As the multitude of federal agencies potentially involved in ACO regulation work out their internal differences (the FTC-DOJ catfight over who gets to write and enforce the antitrust rules that will govern ACOs is just the latest one; Stark, Anti-kickback, IRS and other rules are implicated as well), and as the elimination of overlapping agency jurisdiction -- as promised in the State of the Union address a few weeks ago -- plays out, we may well be grappling with a seismic shift in the way health care services are organized and delivered.  Here's hoping that the shift is less about jockeying for market power, and more about delivering greater value and quality to individuals in a manner that helps achieve the Triple Aim of improved population health, improved experience of care and reduced per capita cost.  

David Harlow
The Harlow Group LLC
Health Care Law and Consulting

January 06, 2011

Accountable Care Organizations: The Emperor Has No Clothes, Or, Jeff Goldsmith's Plan B

The current all-ACO issue of Health Affairs includes a piece by Jeff Goldsmith entitled: Accountable Care Organizations: The Case For Flexible Partnerships Between Health Plans And Providers.  It is a proposal for how private sector health plans ought to pay for services, in order to save us all from what Goldsmith sees happening in the near future thanks to the Gold Rush mentality among health care provider organizations working to become ACOs before they've been defined in regulation. 

He begins with a précis of how we've gotten into the health care market mess we're in, touching on the concentration of market power in horizontally and vertically integrated health care provider organizations, payors and providers mudwrestling over fee-for-service reimbursement rates, and the rise of the large specialty group and the growing bifurcation of in-hospital and out-of-hospital medical practice into two largely separate populations of doctors.  (He appears to be unmoved by the limited, but significant successes of some CMS demonstration projects in improving quality and reducing cost.)  He then turns to the panacea du jour, the ACO, and finds it wanting.  While one may quibble with some details, his indictment of the ACO model for Medicare is fairly convincing.  A product of the usual sausage-making approach to legislation, the ACO -- even if workable in its original conception by Fisher and others -- is a health care camel (a horse designed by committee), and Goldsmith finds it unlikely to yield any meaningful net cost savings to share in the near term.  I, for one, believe that physicians could exert greater influence within an ACO than Goldsmith would allow; while the bulk of health care costs are, as he notes, hospital-based, the most expensive piece of medical equipment is still the ordering physician's pen (or, these days, perhaps her iPad).  Still, offering providers an upside without exposing them to a downside doesn't really make them CMS's partners in the cost containment enterprise. 

I would agree that the time and dollar commitment needed to set up a really humming ACO are quite significant.

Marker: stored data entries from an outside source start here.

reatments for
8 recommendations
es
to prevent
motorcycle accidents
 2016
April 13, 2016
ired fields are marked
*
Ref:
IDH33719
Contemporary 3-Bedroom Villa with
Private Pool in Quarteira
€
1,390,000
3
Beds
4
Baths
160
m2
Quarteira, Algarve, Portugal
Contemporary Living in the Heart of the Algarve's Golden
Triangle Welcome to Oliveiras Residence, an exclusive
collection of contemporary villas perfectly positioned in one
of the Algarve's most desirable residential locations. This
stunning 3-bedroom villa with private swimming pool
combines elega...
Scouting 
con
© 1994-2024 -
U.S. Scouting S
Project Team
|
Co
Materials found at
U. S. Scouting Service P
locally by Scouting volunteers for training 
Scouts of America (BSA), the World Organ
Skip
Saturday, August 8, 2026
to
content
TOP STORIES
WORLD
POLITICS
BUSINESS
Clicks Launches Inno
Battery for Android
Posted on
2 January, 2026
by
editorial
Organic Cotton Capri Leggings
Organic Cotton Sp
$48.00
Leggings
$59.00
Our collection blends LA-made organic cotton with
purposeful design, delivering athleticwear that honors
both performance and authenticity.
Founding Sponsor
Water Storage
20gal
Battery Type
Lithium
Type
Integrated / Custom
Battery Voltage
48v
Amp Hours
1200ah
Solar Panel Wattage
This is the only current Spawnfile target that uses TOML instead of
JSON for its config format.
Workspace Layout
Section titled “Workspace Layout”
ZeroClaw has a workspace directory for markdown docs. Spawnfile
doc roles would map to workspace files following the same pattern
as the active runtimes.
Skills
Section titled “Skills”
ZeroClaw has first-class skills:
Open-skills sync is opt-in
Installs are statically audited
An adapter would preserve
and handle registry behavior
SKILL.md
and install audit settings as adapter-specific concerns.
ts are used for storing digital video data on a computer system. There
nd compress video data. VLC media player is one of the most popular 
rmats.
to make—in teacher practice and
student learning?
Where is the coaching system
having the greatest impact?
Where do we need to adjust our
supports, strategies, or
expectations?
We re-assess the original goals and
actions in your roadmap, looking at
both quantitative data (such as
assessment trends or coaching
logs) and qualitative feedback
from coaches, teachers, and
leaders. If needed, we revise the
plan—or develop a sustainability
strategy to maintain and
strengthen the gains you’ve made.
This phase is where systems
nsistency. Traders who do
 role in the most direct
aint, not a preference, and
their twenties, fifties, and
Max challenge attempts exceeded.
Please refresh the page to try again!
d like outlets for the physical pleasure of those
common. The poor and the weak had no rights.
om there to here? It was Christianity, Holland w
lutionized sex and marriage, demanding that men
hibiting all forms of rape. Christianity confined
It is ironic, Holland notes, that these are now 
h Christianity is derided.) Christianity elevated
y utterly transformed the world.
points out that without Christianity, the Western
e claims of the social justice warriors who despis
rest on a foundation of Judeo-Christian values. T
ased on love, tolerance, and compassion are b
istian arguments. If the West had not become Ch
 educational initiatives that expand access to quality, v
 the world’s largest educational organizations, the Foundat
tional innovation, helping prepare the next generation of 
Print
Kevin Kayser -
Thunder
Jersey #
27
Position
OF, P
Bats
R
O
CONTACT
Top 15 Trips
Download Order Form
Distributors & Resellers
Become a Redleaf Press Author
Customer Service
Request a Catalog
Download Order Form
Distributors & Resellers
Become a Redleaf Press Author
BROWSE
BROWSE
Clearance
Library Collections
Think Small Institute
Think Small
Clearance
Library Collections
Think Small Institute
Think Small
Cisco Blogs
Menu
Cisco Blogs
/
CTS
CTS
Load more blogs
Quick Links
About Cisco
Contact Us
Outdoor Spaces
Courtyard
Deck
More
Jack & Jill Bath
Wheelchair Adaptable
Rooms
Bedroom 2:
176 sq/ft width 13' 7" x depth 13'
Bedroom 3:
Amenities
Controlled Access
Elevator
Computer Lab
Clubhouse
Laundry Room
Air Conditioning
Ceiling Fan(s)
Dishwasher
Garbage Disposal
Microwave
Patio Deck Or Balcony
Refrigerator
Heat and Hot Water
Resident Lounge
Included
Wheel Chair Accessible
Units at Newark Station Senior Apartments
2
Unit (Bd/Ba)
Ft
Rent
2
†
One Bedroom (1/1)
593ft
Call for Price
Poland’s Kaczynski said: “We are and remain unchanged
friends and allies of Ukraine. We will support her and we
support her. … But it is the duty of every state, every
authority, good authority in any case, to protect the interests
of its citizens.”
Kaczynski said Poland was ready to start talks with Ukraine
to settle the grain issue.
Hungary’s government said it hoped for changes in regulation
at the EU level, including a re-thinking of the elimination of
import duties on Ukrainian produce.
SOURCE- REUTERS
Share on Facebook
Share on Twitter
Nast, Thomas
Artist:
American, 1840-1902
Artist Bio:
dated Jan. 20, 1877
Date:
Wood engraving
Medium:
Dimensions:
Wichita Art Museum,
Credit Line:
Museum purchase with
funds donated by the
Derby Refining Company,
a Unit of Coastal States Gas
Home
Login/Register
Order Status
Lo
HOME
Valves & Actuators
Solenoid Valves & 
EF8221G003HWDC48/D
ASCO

It could take 5 years or so; folks will be able to meet the bare-bones requirements by 2012, once we know what they are, but most provider organizations will still have a lot of work to do to reap the maximum benefit from the new organizational structure, and it is not clear whether or when the shared savings will make that investment pay off on the Medicare side.

Goldsmith notes the likely cost-shifting that will occur in order to make up the Medicare losses, as bulked-up provider organizations negotiate with commercial payors (though I must note that some states -- including the People's Republic of Massachusetts -- and now the federales, are imposing stricter controls on premium hikes for health insurance), and lays out a new approach to payment on the commercial side.  He presents a set of payment and contracting strategies that he suggests should be adopted by all commercial payors, in order to reduce the administrative costs inherent in our current system, which has every provider dealing with the billing and payment idiosyncracies of every payor.  Nice idea but, as they say, that could take an act of Congress.  (Maybe this is the right Congress to roll back the antitrust laws just far enough for payors to do this, but of course it is unlikely that all payors would sign on in any event.)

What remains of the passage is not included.